It started in Shenzhen, this feeling I had that something very different is going on over here in China. But I couldn’t get a sense of it. The obvious differences from the States are abundant, but that wasn’t what was bugging me. It was something about the cities, and the way they seemed to be working. And the insight came from not having my usual moorings.
I was finally knocked off them good as I stepped out of the Four Points Sheraton into the little limo—to Hong Kong I thought. But no, it was a limo to customs! There was an Arab from Los Angeles in the front seat and a Chinese couple from Singapore behind me. The driver didn’t speak English, but we soon realized that the traffic wasn’t working the way he wanted. He started trying different detours, with police blocking one way, and traffic the next. He got on the phone, yelling loudly in Cantonese.
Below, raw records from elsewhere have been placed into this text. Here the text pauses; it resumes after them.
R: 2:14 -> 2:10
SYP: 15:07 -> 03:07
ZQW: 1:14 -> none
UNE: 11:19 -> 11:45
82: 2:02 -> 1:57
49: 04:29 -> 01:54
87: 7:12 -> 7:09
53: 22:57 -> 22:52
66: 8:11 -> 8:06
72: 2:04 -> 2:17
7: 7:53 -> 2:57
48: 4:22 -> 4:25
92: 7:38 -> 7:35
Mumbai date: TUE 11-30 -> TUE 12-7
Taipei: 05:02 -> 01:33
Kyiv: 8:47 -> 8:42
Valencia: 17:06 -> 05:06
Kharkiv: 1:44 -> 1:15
But we did finally arrive.
Then I realized we had to all get out, with luggage, and queue up inside a building as big as an airline terminal, with as many people – all queuing to get through Chinese customs. “Do you have your Hong Kong arrival card,” the Arab fellow asked? “No, just my China departure card,” I answered. “Well, I happen to have one here – and he dug in his wallet. “You’d be hung up a while if you came up without this. It’s all bureaucracy but they stick to it.”
I worked to fill it out as the pushing crowds moved forward. A couple got in a big screaming match a few lines over. This wasn’t an easy crowd, and there weren’t many Caucasians. I saw now why the Free Trade Zone set up a separate customs.
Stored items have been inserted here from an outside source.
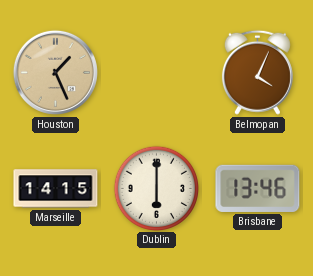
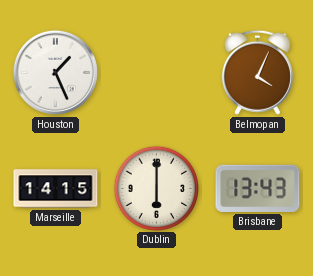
Houston dial: champagne -> white
Brisbane: 13:46 -> 13:43
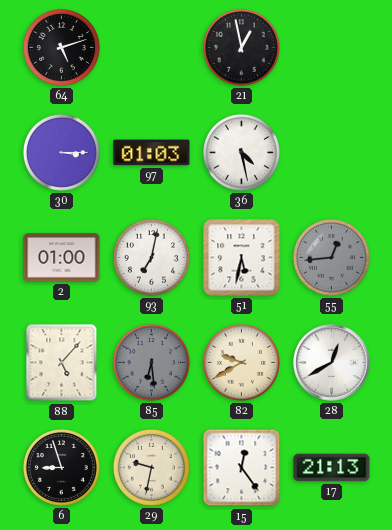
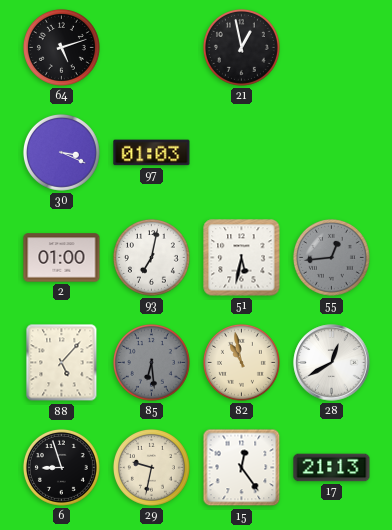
30: 3:15 -> 3:19
36: 4:28 -> none
82: 9:40 -> 10:58
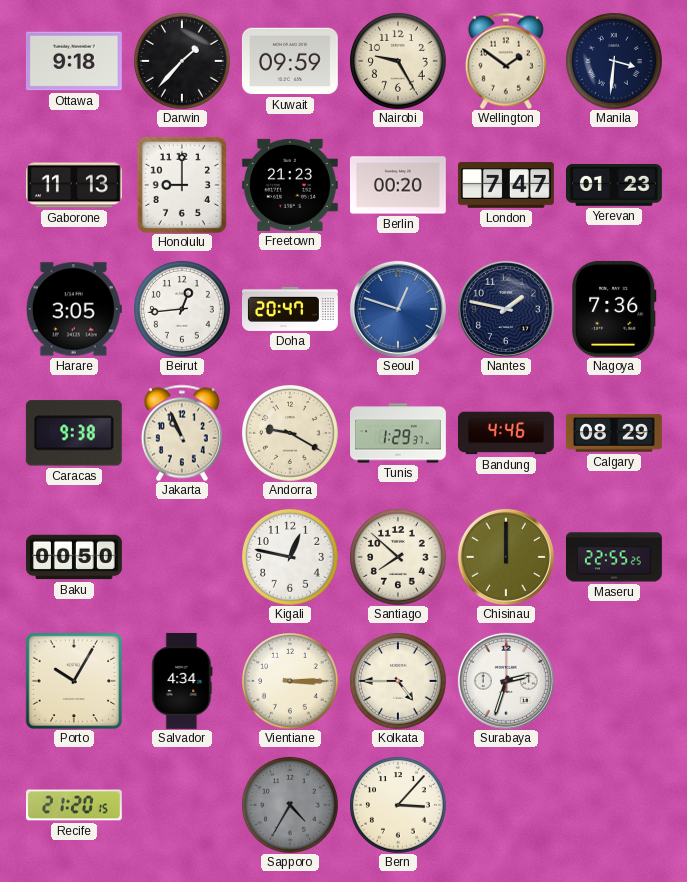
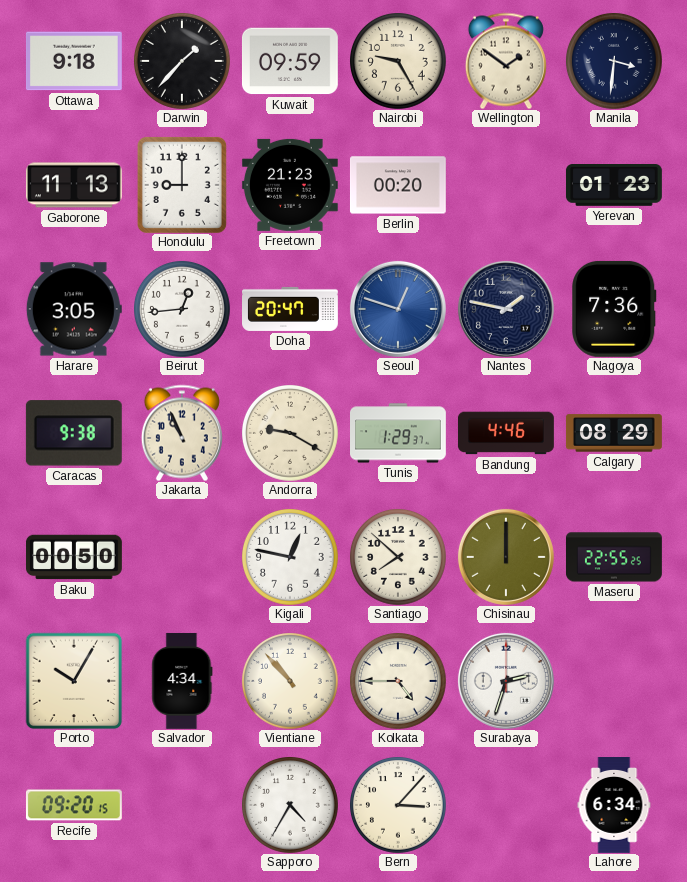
London: 7:47 -> none
Vientiane: 3:15 -> 10:53
Recife: 21:20 -> 09:20
Sapporo dial: grey -> white
Lahore: none -> 6:34
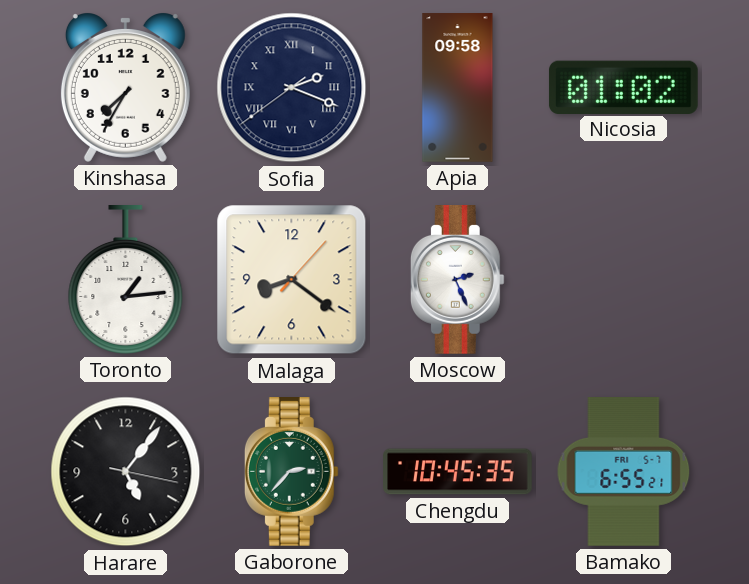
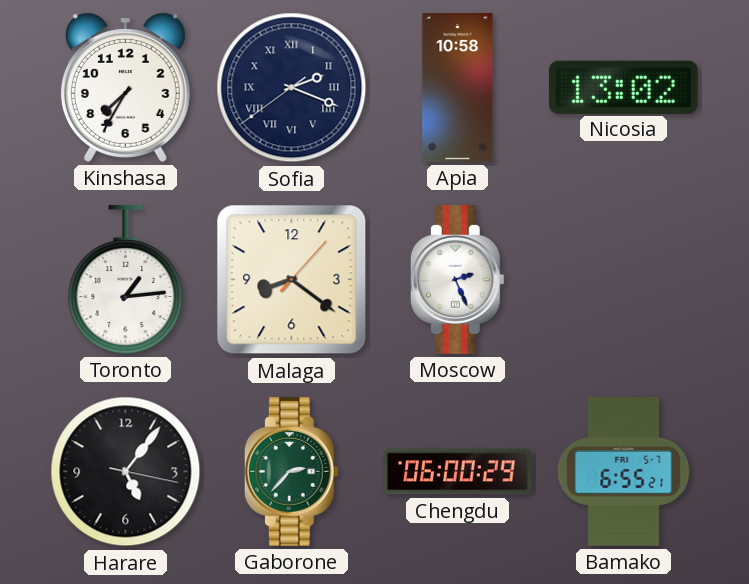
Apia: 09:58 -> 10:58
Nicosia: 01:02 -> 13:02
Chengdu: 10:45 -> 06:00
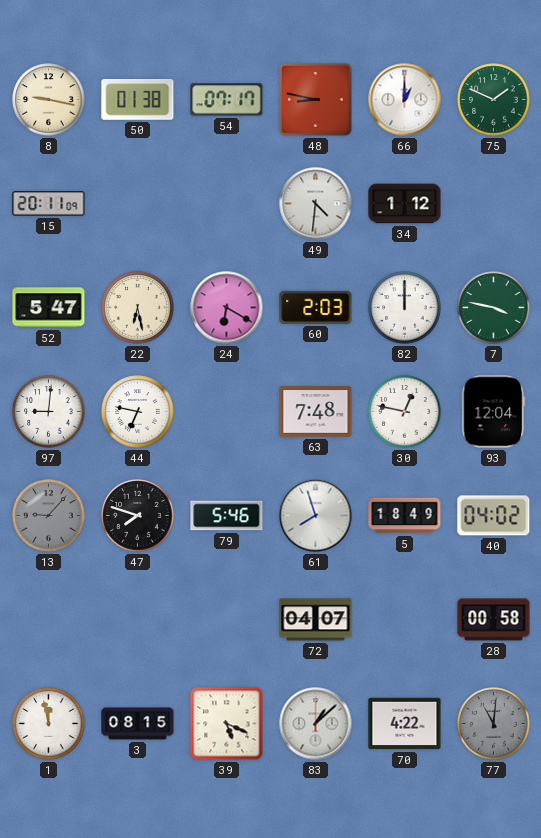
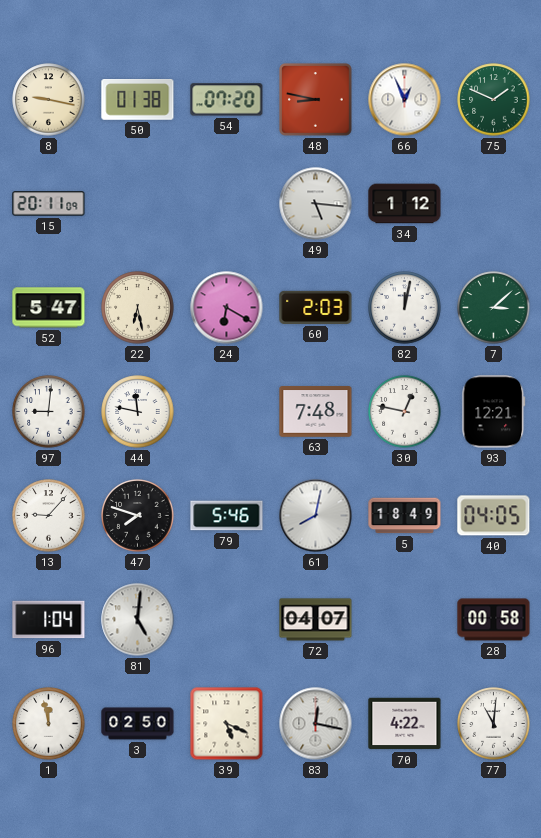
54: 07:17 -> 07:20
66: 1:00 -> 12:56
49: 4:31 -> 5:16
82: 12:00 -> 12:02
7: 3:47 -> 3:08
44: 6:47 -> 11:47
93: 12:04 -> 12:21
13 dial: grey -> white
61: 7:57 -> 8:02
40: 04:02 -> 04:05
96: none -> 1:04
81: none -> 5:01
3: 08:15 -> 02:50
83: 1:08 -> 12:17
77 dial: grey -> white
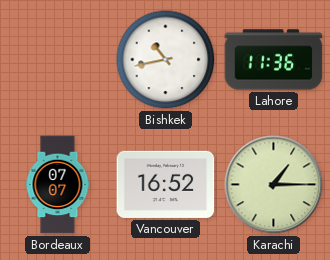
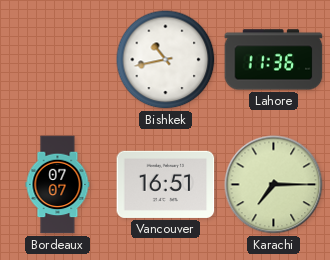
Vancouver: 16:52 -> 16:51
Karachi: 1:15 -> 7:15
Some woman came and stuck a sticker on my coat with Chinese characters after seeing my ticket from the Hotel. Then another looked at it after I got through and pointed. I had to get my luggage through a scanner, then off to a sea of busses and people. Another person pointing. I found the bus. There was only one seat left. I left my luggage in the hold, wondering if I would see it again.
The bus only went a few blocks, and then we all had to get out, in a hurry.
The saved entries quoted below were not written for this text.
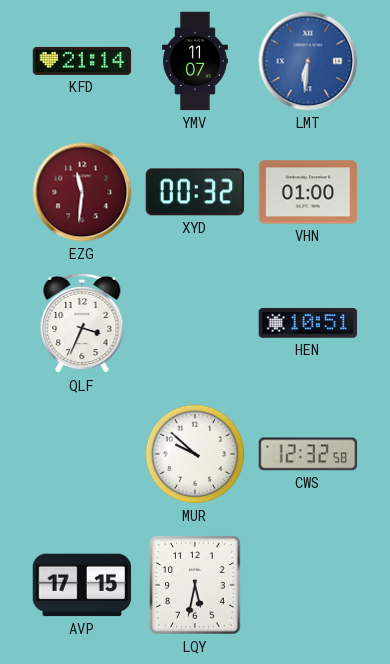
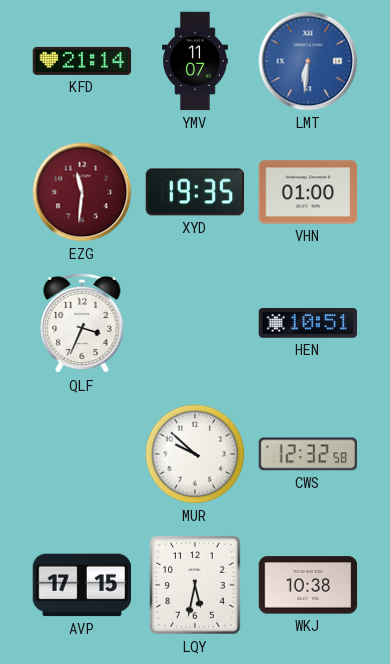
XYD: 00:32 -> 19:35
WKJ: none -> 10:38
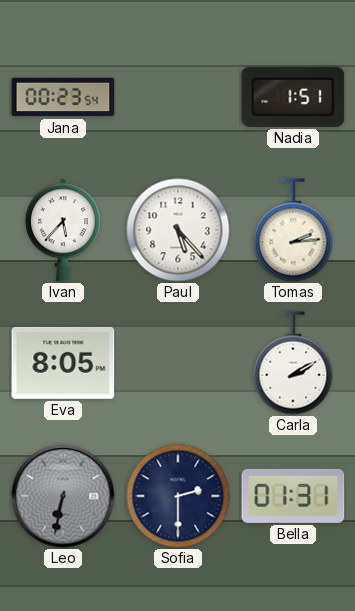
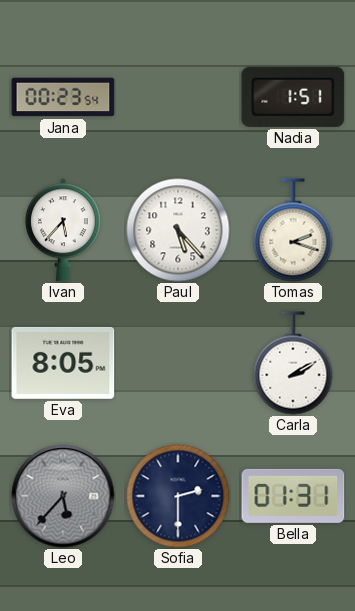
Tomas: 2:14 -> 2:18
Leo: 6:32 -> 5:37
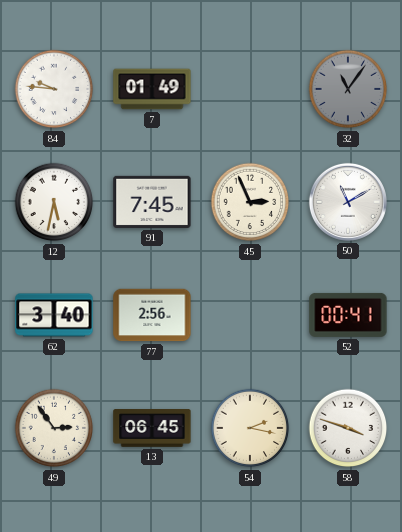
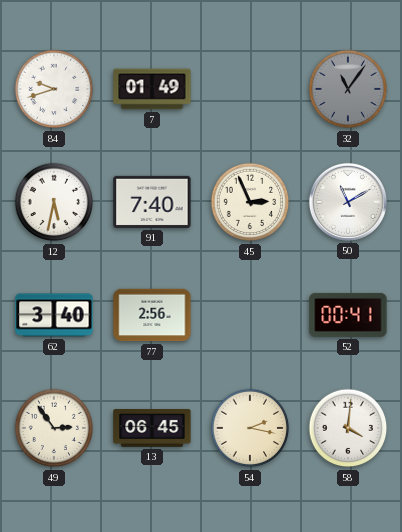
84: 9:46 -> 9:42
91: 7:45 -> 7:40
58: 3:48 -> 4:01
A man behind me tapped me on the shoulder and was holding out my i-phone. I couldn’t believe it. It must have dropped out of my pocket. He looked at me like “are you aware of how close you came to losing this!” I was rattled now. I thought I’d have to come back so I was busy checking the number of the dock, and started heading toward the Hong Kong entry customers. The bus driver starting yelling at me and pointing at the bus’s luggage hold. It was empty except for my bags. Geez. I have to take them again I realized, and grabbed them out, heading off once more into the sea of people. “Number 16,” he said. “Number 16.”
More queuing. Surrounded by big signs in Chinese. (The preceding picture is actually of the Hong Kong customs. I didn’t want to risk taking pictures in China and gathering attention). “Take care to watch for pickpockets,” big murals said in English. Now why do they say that I wondered as I went on full alert? Pass through. Look for #16. It was the last in long row.
As I approached there were women holding signs for various places. I didn’t know any of them of course. I held out my ticket. They created a channel of pointing and soon I was in line again. One bus loads and leaves. Another in 5 minutes. I’m on, finally. And this one is going to Hong Kong (I assumed).
The feeling of going through this without warning was like river kayaking—basically safe, but full of surprises, and the possibility of getting seriously confused. But as I yielded to the fact that I was not the first confused foreigner, nor even close to the first who wanted to take this trip, I realized I was working off the wrong paradigm. This was a swimming, archipelagic experience, having nothing to do with firm ground, logic, maps, clarity, or being in control. The flood of people was in control and the system was designed to channel it. All I needed to do was stay in the strong stream and direct myself with light paddles, and stay aware of my pockets. I’m a kayaker for heavens sake. I know this. But kayaking through people—that’s different.
As I relaxed I realized there never was a sense of threat. These are all people just going about their lives, families, workers, basic people, AND some foreigners. I began to see the traffic as a giant river, flowing down into the heart of Hong Kong, to merge with the sea traffic moving in from all parts of Asia and the Pacific. We passed over bridges and by acres of cranes and containers. The apartment towers began to rise beside the road, 30 story piers crammed into every possible plot of land.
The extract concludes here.